Friday, November 19, 2010

Ironic, Eh?

As I write this it is mid-afternoon Friday. Yesterday, I had one of my "episodes". How shall I describe an "episode"? It is sort of "seizure-ish", but not quite. I used to lose memory of part of the day. Now? Not so much. People have told me I don't respond to questions, and if I do the answers generally don't make sense. My voice goes emotionally flat.  My face is blank, but there is a terrified look in my eyes. When I do come to my senses I am always very very weary. And, I shake like someone shivering in the cold. These "episodes" have been a part of my life since the concussion in 1999.

Now as I write it is clear my thinking is returning to a more linear pattern. Earlier in the day this wasn't the case. Yet, still when I go to speak words occasionally have trouble finding their way from my mind to my lips. That said, I'm functioning well enough for what I do.  
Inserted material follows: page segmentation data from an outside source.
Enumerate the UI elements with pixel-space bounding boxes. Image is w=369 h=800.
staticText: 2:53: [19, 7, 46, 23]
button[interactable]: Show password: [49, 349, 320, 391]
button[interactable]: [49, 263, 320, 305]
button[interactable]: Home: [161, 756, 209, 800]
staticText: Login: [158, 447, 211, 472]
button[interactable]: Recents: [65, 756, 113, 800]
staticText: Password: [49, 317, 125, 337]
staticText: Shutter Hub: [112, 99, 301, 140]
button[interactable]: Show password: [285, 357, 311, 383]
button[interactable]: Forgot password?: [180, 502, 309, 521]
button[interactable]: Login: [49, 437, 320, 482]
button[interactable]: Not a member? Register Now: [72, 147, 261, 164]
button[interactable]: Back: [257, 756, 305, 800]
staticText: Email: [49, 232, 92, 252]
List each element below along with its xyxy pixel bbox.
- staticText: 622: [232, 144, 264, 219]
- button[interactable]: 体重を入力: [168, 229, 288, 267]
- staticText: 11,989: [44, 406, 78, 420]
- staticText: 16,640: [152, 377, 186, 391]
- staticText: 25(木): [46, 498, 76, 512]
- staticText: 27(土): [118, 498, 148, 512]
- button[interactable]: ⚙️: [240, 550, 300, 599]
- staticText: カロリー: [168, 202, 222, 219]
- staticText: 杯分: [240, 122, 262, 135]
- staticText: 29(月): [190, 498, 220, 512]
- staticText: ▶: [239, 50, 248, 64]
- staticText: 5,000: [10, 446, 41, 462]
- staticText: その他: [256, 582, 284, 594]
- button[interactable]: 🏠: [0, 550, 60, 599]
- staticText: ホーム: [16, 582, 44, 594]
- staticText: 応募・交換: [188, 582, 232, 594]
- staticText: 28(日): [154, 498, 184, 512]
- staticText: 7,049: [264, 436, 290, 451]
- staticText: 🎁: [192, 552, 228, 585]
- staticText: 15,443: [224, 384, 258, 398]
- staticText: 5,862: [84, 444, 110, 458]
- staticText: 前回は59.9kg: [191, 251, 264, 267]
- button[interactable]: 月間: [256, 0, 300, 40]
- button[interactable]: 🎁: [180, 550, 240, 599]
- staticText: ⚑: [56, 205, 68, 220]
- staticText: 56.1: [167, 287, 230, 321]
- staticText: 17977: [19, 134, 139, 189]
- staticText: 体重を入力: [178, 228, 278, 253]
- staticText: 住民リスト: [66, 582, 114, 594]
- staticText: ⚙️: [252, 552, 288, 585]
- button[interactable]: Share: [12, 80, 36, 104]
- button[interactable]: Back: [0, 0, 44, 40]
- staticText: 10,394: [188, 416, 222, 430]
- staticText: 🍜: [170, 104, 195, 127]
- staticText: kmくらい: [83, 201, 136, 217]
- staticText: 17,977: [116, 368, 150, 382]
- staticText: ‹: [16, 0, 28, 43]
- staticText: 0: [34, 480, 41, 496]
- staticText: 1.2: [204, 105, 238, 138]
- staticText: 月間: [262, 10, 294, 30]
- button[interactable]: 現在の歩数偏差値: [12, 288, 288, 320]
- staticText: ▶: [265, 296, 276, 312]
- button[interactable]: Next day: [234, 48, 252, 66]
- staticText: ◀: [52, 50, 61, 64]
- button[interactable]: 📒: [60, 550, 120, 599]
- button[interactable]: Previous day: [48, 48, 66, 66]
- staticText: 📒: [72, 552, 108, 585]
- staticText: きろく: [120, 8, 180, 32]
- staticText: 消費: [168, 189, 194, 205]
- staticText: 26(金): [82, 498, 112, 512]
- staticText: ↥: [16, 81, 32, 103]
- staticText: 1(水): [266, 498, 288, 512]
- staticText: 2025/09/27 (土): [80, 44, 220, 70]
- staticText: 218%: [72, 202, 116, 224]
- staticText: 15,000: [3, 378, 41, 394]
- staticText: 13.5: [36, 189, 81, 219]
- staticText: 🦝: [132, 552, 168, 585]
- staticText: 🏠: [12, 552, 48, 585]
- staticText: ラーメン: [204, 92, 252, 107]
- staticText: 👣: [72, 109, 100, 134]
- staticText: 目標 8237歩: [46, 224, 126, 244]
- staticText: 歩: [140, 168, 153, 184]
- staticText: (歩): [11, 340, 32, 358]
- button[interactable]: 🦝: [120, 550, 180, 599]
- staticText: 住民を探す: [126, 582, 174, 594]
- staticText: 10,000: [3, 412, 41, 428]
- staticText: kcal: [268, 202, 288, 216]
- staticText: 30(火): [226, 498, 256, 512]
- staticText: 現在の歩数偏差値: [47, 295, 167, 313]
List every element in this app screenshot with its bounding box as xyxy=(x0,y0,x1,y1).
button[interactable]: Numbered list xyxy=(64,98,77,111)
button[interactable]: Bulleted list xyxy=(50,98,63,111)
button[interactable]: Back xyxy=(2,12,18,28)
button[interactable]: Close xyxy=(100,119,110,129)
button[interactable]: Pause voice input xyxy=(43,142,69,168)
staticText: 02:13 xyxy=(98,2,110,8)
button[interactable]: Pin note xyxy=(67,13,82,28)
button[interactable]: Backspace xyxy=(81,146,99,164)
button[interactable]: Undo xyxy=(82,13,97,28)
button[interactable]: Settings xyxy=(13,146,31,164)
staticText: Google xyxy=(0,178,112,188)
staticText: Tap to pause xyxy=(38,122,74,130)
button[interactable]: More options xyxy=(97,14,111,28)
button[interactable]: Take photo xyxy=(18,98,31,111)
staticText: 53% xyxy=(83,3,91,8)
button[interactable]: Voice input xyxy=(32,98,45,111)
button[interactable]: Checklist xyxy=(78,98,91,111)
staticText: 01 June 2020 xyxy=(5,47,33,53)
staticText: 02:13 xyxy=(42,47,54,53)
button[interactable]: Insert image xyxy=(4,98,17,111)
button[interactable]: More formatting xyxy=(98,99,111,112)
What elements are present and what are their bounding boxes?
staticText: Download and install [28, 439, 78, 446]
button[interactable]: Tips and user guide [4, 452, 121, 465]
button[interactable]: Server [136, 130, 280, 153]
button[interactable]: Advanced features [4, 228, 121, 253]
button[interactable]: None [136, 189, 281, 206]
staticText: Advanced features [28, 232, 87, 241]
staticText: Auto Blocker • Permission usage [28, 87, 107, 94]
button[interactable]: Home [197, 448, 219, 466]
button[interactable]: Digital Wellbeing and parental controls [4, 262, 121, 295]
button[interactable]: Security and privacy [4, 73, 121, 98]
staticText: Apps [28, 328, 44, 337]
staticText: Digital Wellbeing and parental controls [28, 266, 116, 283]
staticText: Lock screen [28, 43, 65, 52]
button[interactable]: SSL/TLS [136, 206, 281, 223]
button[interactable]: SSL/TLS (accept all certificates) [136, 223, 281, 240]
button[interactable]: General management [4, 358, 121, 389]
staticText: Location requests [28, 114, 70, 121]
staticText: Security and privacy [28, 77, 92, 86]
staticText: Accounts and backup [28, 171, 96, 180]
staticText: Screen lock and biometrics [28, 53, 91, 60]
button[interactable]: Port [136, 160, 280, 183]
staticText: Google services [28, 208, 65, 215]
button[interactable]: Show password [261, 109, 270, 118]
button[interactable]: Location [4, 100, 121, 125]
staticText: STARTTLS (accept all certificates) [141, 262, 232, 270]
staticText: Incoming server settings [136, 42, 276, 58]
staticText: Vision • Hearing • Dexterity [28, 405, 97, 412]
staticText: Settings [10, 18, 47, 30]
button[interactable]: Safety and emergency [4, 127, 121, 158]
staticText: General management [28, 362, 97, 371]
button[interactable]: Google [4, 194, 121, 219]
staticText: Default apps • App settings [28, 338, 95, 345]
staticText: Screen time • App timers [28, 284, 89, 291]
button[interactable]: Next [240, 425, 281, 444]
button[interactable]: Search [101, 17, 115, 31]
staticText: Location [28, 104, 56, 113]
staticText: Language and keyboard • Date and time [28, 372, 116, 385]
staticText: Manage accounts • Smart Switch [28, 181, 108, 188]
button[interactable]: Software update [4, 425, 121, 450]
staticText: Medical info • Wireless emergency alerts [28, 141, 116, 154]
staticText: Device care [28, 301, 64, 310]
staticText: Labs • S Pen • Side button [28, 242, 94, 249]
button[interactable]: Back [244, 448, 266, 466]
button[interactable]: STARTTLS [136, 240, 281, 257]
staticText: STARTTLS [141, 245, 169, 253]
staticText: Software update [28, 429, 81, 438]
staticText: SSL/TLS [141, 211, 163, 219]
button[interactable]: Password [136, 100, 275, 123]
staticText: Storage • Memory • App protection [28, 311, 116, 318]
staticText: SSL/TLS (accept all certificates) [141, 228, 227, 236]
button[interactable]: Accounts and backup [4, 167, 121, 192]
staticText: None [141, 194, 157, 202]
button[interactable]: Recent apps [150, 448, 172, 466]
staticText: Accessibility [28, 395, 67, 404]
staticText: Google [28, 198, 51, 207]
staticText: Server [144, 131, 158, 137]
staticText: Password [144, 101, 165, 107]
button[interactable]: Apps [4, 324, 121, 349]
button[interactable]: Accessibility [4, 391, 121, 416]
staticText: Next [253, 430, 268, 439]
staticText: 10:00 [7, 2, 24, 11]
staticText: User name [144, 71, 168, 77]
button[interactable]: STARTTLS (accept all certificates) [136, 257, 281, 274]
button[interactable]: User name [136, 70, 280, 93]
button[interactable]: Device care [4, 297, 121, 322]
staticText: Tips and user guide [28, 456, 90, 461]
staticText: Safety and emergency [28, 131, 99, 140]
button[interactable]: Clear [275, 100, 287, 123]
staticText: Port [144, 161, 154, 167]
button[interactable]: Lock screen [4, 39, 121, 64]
When I ride I seem to be able to access a different part of my brain then when doing my normal day to day stuff. For this reason I wanted to go for a ride during my lunch hour, but it didn't work out. Before I began riding, driving took me close to this experience. I always felt safe from my episodes while driving. And, I feel even safer when riding a motorcycle. Ironic, eh? When I drive I have a sense of being present. When I ride it seems the "I have" disappears and what remains is just "being present."

Since yesterday my brain has been fragile, fragmented and fidgety. Organizing thoughts has been what I imagine it would be like to herd a bunch of feral cats spooked out of their wits. Oh well, I'm making it through work. What had to be done today got done.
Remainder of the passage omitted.